If you are willing to volunteer for any of the above, I am willing to coordinate. You can contact me directly (573-6277, ext. 156) or you can also simply call Bridget Poulle of the DVCC (255-0405).

On another front, we are also working to have a representative from the DVCC participate in the training offered by the Office of the Child Advocate to the attorneys who volunteer to represent their clients pro bono, and we will be considering how to wrap domestic violence issues into CLE seminars as appropriate. The annual Family Law “fundamental” seminar seems like a good place to start. And we will be asking law firms and offices to make copies of the brochures prepared by DVCC, including hotline numbers, available in their lobbies and waiting rooms.
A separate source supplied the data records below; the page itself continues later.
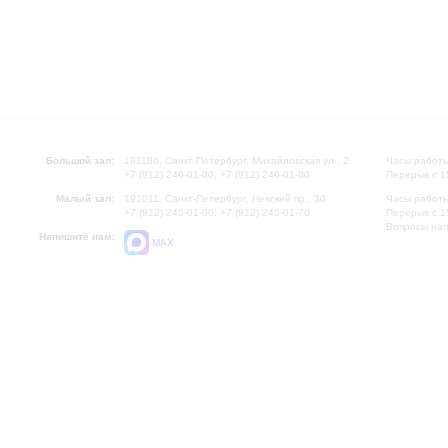
Большой зал:
191186, Санкт-Петербург, Михайловская ул., 2
Часы работы
+7 (812) 240-01-00, +7 (812) 240-01-80
Перерыв с 1
Малый зал:
191011, Санкт-Петербург, Невский пр., 30
Часы работы
+7 (812) 240-01-00, +7 (812) 240-01-70
Перерыв с 1
Вопросы на
Напишите нам:
MAX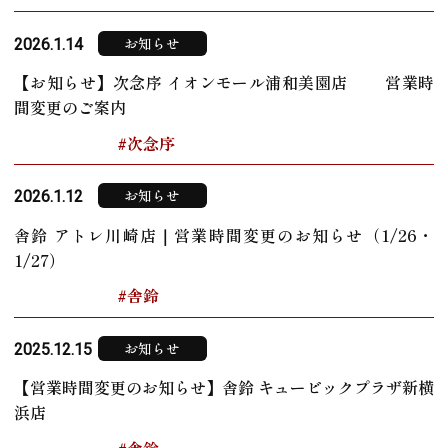
お知らせ
2026.1.14
【お知らせ】次念序 イオンモール浦和美園店 営業時
間変更のご案内
#次念序
お知らせ
2026.1.12
舎鈴 アトレ川崎店｜営業時間変更のお知らせ（1/26・
1/27）
#舎鈴
お知らせ
2025.12.15
【営業時間変更のお知らせ】舎鈴 キュービックプラザ新横
浜店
Who knows when a client who comes to see you for transactional advice, on a bankruptcy matter or with a personal injury claim may need to have such information. One of the very pragmatic, but chilling, pieces of information in that brochure is a checklist of necessary items to include in a kit that a victim can grab if s/he suddenly needs to run. What a world, no?

On another subject, I bet most of us didn’t realize that February 24, 2003 will be the two hundredth anniversary of the Marbury v. Madison decision, establishing the doctrines of judicial review of congressional action and separation of powers. All right, if you are active in the ABA, you are probably aware because the Senior Lawyers Division is making quite a fuss about the anniversary, and rightly so, calling Chief Justice Marshall’s opinion “the most notable and far-reaching decision in our judicial history”, and lamenting the fact that so many Americans do not understand its importance. The ABA’s Division for Public Education has prepared a very informative brochure on the subject and has asked members to initiate educational outreach to inform the public of the principles established in the opinion. For those of us who have not read the opinion in the last few decades, and don’t have the time to study the brochure, here’s a brief synopsis, avoiding legalese, which I have shamelessly cobbled together from the ABA materials.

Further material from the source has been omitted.